In hindsight, that makes sense, looking at the weekly chart below:
Alright, off to the main event! Thank you, Screwtape readers for making 2012 a great year, and best wishes for 2013!
Yours in health,
GM Jenkins
10 comments:
I've a suspicion it all makes perfect sense GM but being a person who is worried about missing the boat I'm buying Gold now!
Here's wishing everyone here a prosperous 2013.
Nice GM. I look forward to getting dumping some silver in favor of Gold shortly.
Just pulled some P&F charts for the metals. All daily time periods with "breakout" PO's.
Remember P&F data is price action only as it ignores time. Particularly useful for getting rid of a lot of market noise and just getting down to price movement potential.
Gold: bearish - 1560
Silver: bearish - 25
Platinum: bearish - 1390
And copper.
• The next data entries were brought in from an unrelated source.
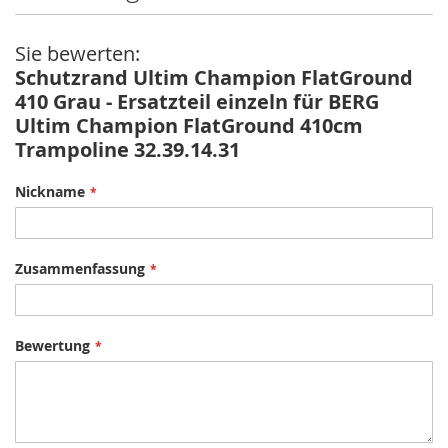
Sie bewerten:
Schutzrand Ultim Champion FlatGround
410 Grau - Ersatzteil einzeln für BERG
Ultim Champion FlatGround 410cm
Trampoline 32.39.14.31
Nickname
Zusammenfassung
Bewertung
Make sure you're sitting down..
bullish - 8.25
Since 2001 when both gold and copper bottomed, gold at $255 and copper at ~$.6, gold is up 6.5x and copper is up 6.1x.
Who's going to lead who and which way will they go? Weekly and Monthly 20-period BB's are wound pretty tight. Time to pick a direction after nearly a 2 year sideways grind due East gone basically nowhere. I like to think Dr Copper usually knows.
I will be very interested to see if the next US Debt Ceiling debate, brinkmanship, last-minute agreement and subsequent ratings agency downgrade produce the same spike in gold as last time...or whether, as I contend, it was Venezuala repatriating 120 tonnes of gold that caused the spike.
Enquiring minds will know soon enough.
Thanks duggo and Louis.
Funky Tape - I've been really short of time so I've been sitting on a bunch of post on charts where the horizontal axis reflects price action more than linear time (which seems not to be the best way to look at these manipulated markets). Would you like to guest post your P&F findings? Interesting conclusion at any rate.
Great insight, SRoche. Worth keeping an eye on. Something did appear to be going on behind the scenes last August, with the debt ceiling excuse transparently weak (it's been raised, what, twice since then, by a few trillion, as gold has fallen 15%?)
Looking at today's gold action, it strikes me as a sucker's rally, rope in some fresh longs, squeeze some weak shorts. Weekly close this week will be telling.
GMJ,
NFP Friday...
GM - Point and Figure to your heart's content at stock charts.com. Price objectives can flip quickly, so my data was as of 1/1/13. Case in point: AAPL was showing a bearish PO of 425 and then flipped to a bullish of 600 based on today's price action.
Check that, AAPL's bullish is 660 on the daily, not 600. Oppsies. Still showing bearish 315 on the weekly, though.
Jim Sinclair has Alf Fields latest TA on gold here:
http://www.jsmineset.com/2013/01/02/gold-analysis-2013/
Happy New Year to all of the Screwtape contributors and commenters.